'THE DIRTY WAR': SELFIES OF TERRORISM, VIRTUE, AND COVERT SEXUALITY

Chrystal
For nearly three years Chrystal Callahan was the only westerner in the Russian republic of Chechnya—or at least the only one with a permanent address and a government job. As a host for an English program on Grozny TV from 2009-2012, she became a public face for the post-war nation, reading the news and doing features on cultural events with an audible Canadian accent, her long black hair swooped back in a scarf. In a report for Russia Today, the newscasters concluded: "It is hoped that the Canadian face
of Chechnya's English news program will attract attention across the globe. It's the first regional project of its kind in Russia and it's producers are proud pioneers." Some people considered her presence as propaganda. Others insinuated she must be a spy.

"I just saw it all," Callahan said in a recent interview with ELLE.com. When she returned to her native Canada, she began to process her experiences—the violence, abuse, and fear she had witnessed in the recovering country—and turned to art to cope. She described the experience as being like a soldier returning from war.
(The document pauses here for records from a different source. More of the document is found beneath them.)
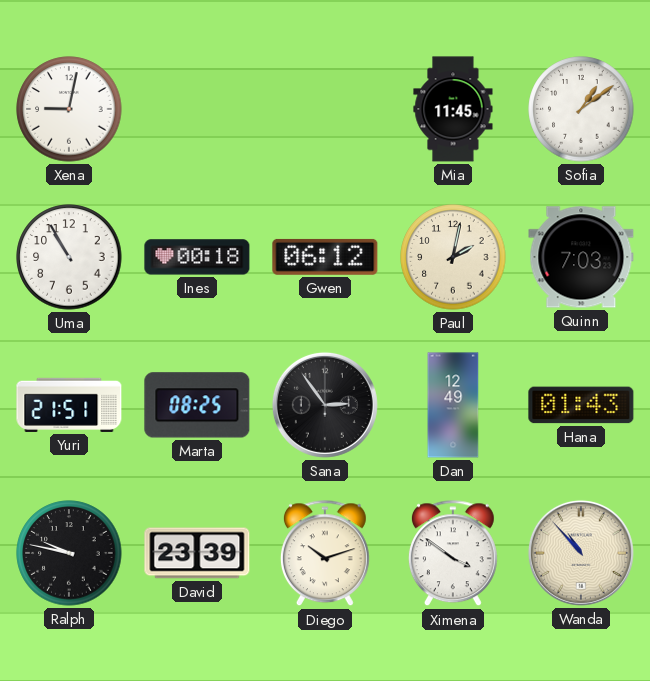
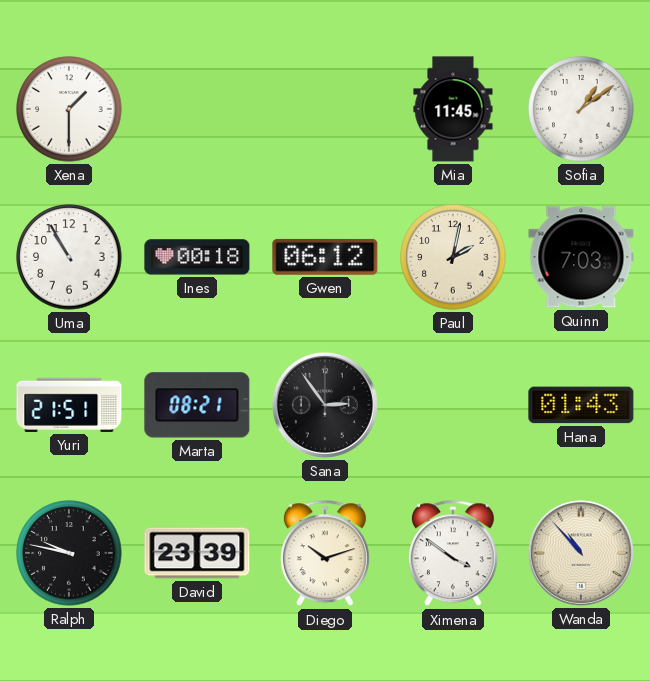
Xena: 9:02 -> 1:30
Marta: 08:25 -> 08:21
Dan: 12:49 -> none
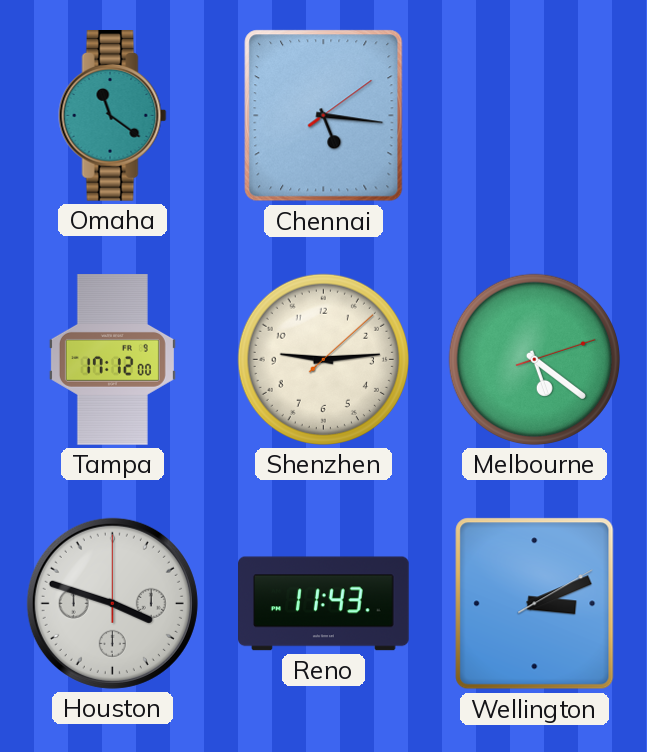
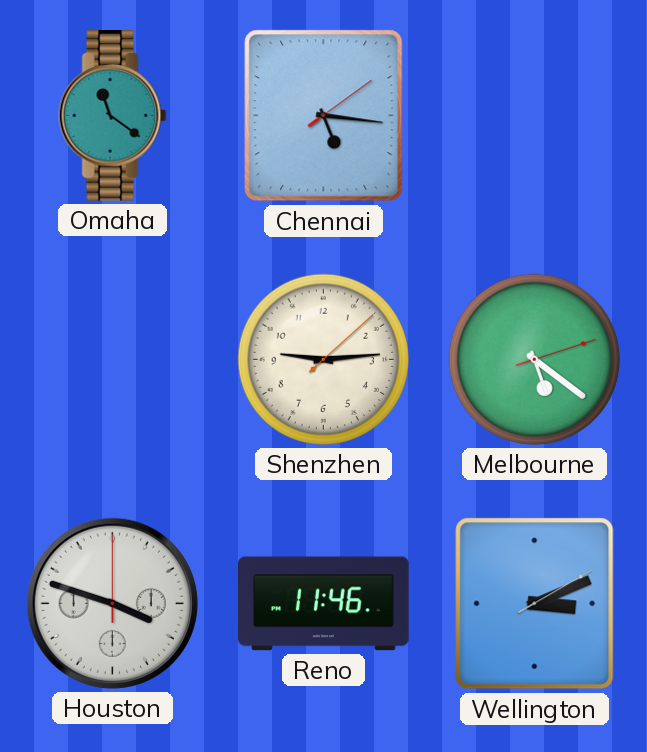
Tampa: 17:12 -> none
Reno: 11:43 -> 11:46
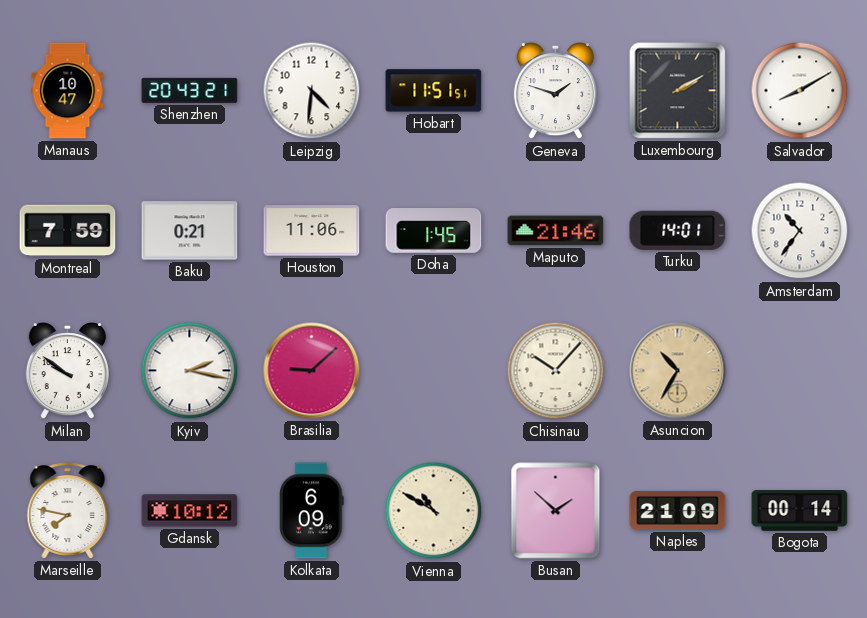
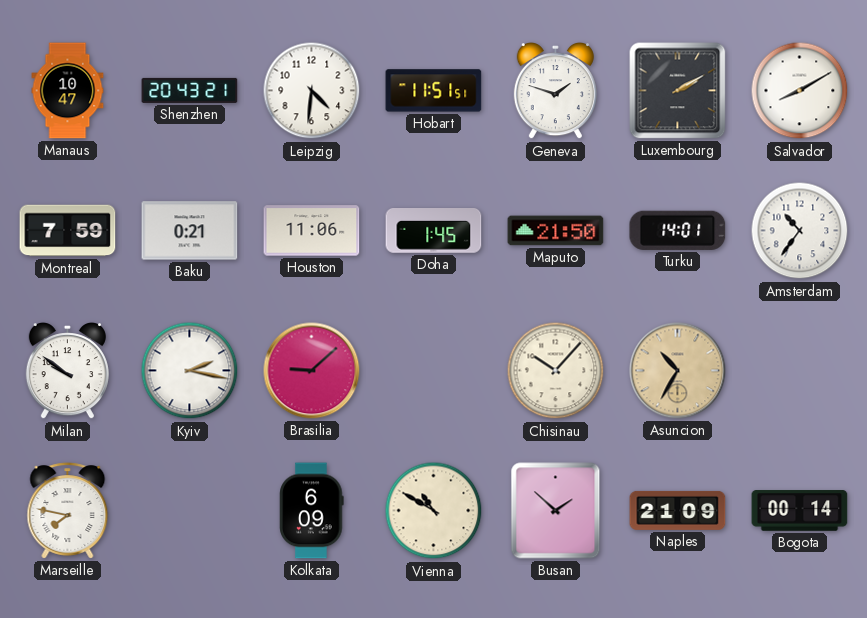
Maputo: 21:46 -> 21:50
Gdansk: 10:12 -> none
The result is a semi-autobiographical photo collection, The Dirty War, in which Callahan, now 32, chose to turn the lens back on herself. In a series of graphic, high-quality "selfies", Callahan depicts the stories of Chechen women: stories of fear-mongering, revirginization, rape, homophobia, and muted exterior lives. In the opening image of the series, the statuesque Callahan—a former model—is seated with her bare legs splayed and a gun in each hand, one pressed inside white underwear, her finger on the trigger, while a sniper riffle rests against her thigh. Her expression is on the brink of ecstasy.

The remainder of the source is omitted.